[Page images and extracted text]
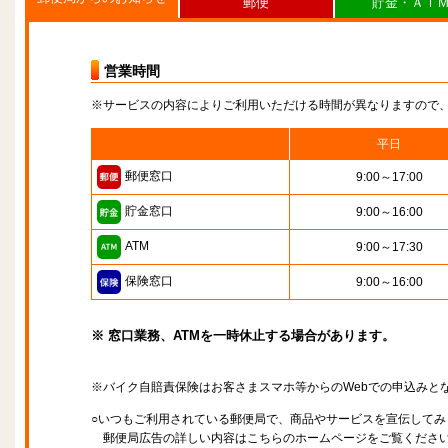
郵便
貯金・ＡＴ
営業時間
※サービスの内容によりご利用いただける時間が異なりますので
平日
郵便窓口
9:00～17:00
貯金窓口
9:00～16:00
ATM
9:00～17:30
保険窓口
9:00～16:00
※ 窓口業務、ATMを一時休止する場合があります。
※バイク自賠責保険はお客さまスマホ等からのWebでの申込みと
○いつもご利用されている郵便局で、商品やサービスを宣伝してみ
郵便局広告の詳しい内容はこちらのホームページをご覧くださ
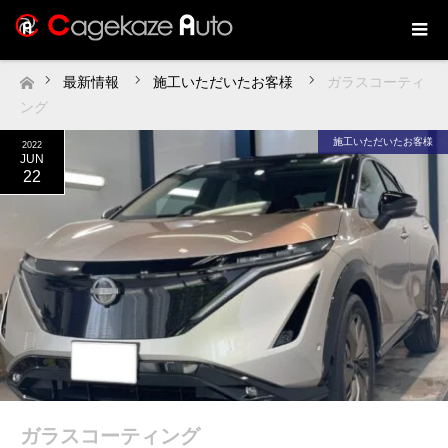
最新情報
施工いただいたお客様
ガラスコーティ
ホーム
ング
施工いただいたお客様
2022
JUN
22
ガラスコーティング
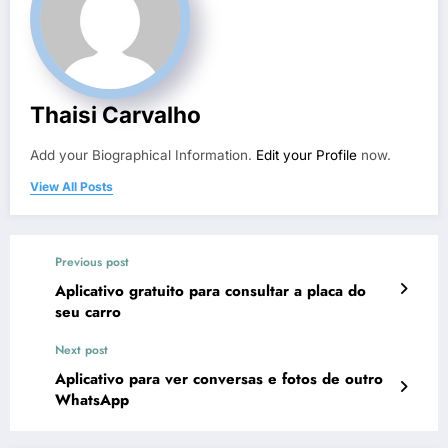
Thaisi Carvalho
Add your Biographical Information.
Edit your Profile
now.
View All Posts
Previous post
Aplicativo gratuito para consultar a placa do
seu carro
Next post
Aplicativo para ver conversas e fotos de outro
WhatsApp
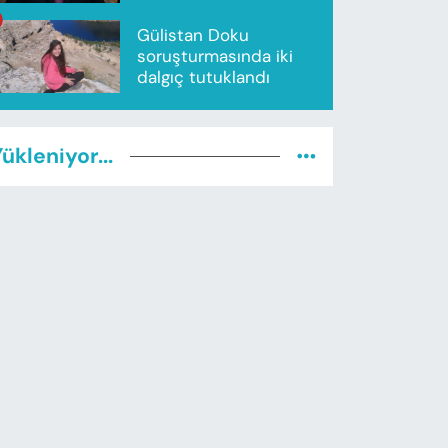
Gülistan Doku
soruşturmasında iki
dalgıç tutuklandı
ükleniyor...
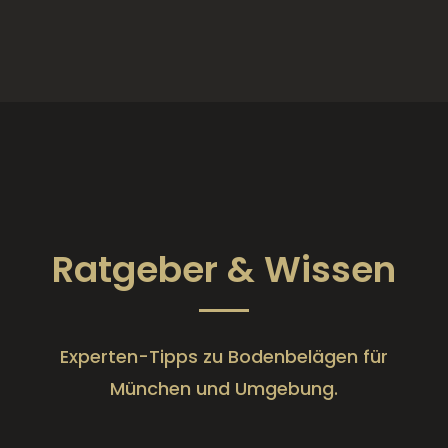
Ratgeber & Wissen
Experten-Tipps zu Bodenbelägen für
München und Umgebung.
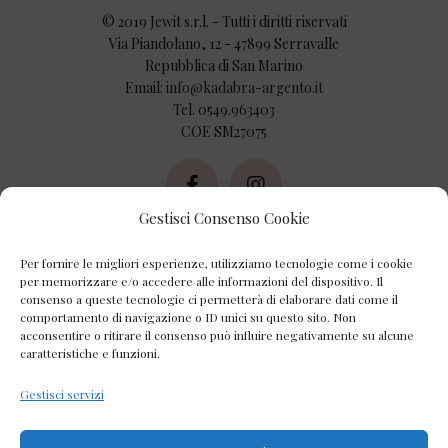
© 2019 Jewit s.r.l. - Tutti i diritti riservati
Via Piandolano, 12 - 47899 Serravalle
Repubblica di San Marino
Email:
info@kadabra-argento.it
Tel. 0549.963403
COE SM27075
Gestisci Consenso Cookie
AZIENDA
Per fornire le migliori esperienze, utilizziamo tecnologie come i cookie
Chi Siamo
per memorizzare e/o accedere alle informazioni del dispositivo. Il
consenso a queste tecnologie ci permetterà di elaborare dati come il
comportamento di navigazione o ID unici su questo sito. Non
Contatti
acconsentire o ritirare il consenso può influire negativamente su alcune
caratteristiche e funzioni.
Privacy Policy
Gestisci servizi
Cookie Policy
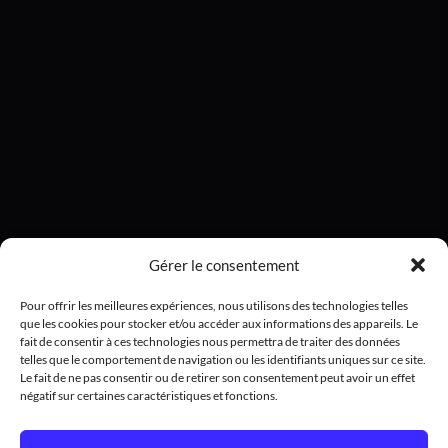
Gérer le consentement
Pour offrir les meilleures expériences, nous utilisons des technologies telles
que les cookies pour stocker et/ou accéder aux informations des appareils. Le
fait de consentir à ces technologies nous permettra de traiter des données
telles que le comportement de navigation ou les identifiants uniques sur ce site.
Le fait de ne pas consentir ou de retirer son consentement peut avoir un effet
négatif sur certaines caractéristiques et fonctions.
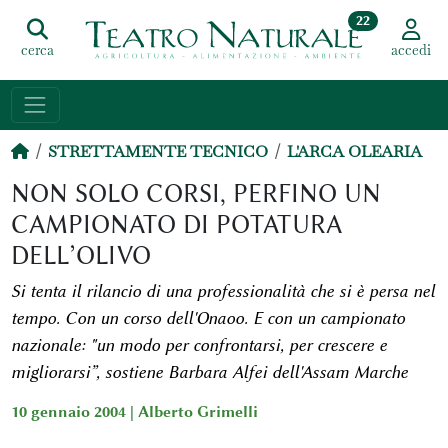
22
cerca
accedi
STRETTAMENTE TECNICO
L'ARCA OLEARIA
NON SOLO CORSI, PERFINO UN
CAMPIONATO DI POTATURA
DELL’OLIVO
Si tenta il rilancio di una professionalità che si è persa nel
tempo. Con un corso dell'Onaoo. E con un campionato
nazionale: "un modo per confrontarsi, per crescere e
migliorarsi”, sostiene Barbara Alfei dell'Assam Marche
10 gennaio 2004 |
Alberto Grimelli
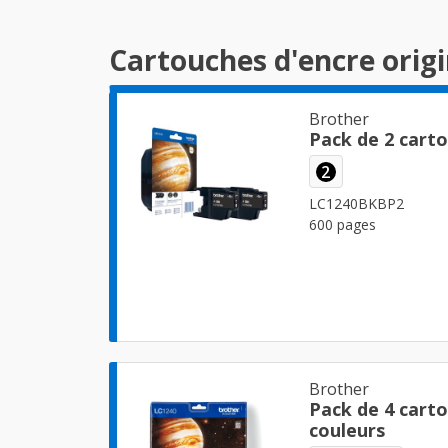
Cartouches d'encre orig
Brother
Pack de 2 cart
2
LC1240BKBP2
600 pages
Brother
Pack de 4 cart
couleurs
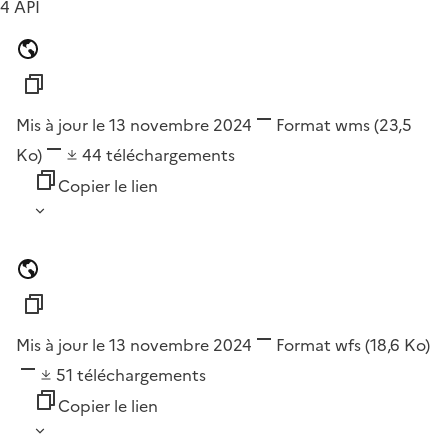
4 API
Mis à jour le 13 novembre 2024
Format
wms
(23,5
Ko)
44
téléchargements
Copier le lien
Mis à jour le 13 novembre 2024
Format
wfs
(18,6 Ko)
51
téléchargements
Copier le lien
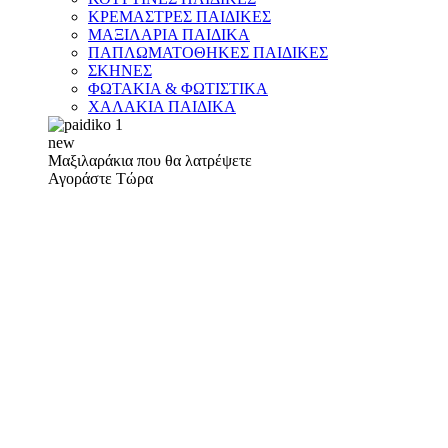
ΚΡΕΜΑΣΤΡΕΣ ΠΑΙΔΙΚΕΣ
ΜΑΞΙΛΑΡΙΑ ΠΑΙΔΙΚΑ
ΠΑΠΛΩΜΑΤΟΘΗΚΕΣ ΠΑΙΔΙΚΕΣ
ΣΚΗΝΕΣ
ΦΩΤΑΚΙΑ & ΦΩΤΙΣΤΙΚΑ
ΧΑΛΑΚΙΑ ΠΑΙΔΙΚΑ
new
Μαξιλαράκια που θα λατρέψετε
Αγοράστε Τώρα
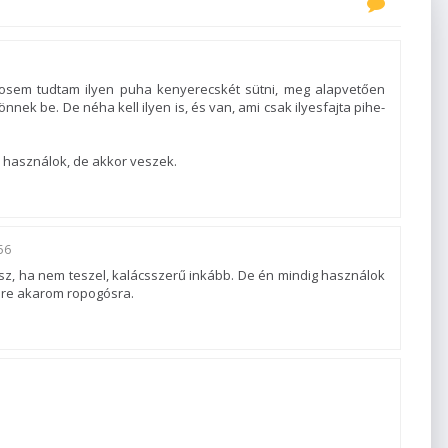
! sosem tudtam ilyen puha kenyerecskét sütni, meg alapvetően
nek be. De néha kell ilyen is, és van, ami csak ilyesfajta pihe-
em használok, de akkor veszek.
56
esz, ha nem teszel, kalácsszerű inkább. De én mindig használok
ire akarom ropogósra.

◆ Work to be completed ◆
Wherever the string "ΠΑΙΔΙΚΑ" shows up in a line of the records, count that line once. Report the total alone.

◆ Response for this exercise ◆
2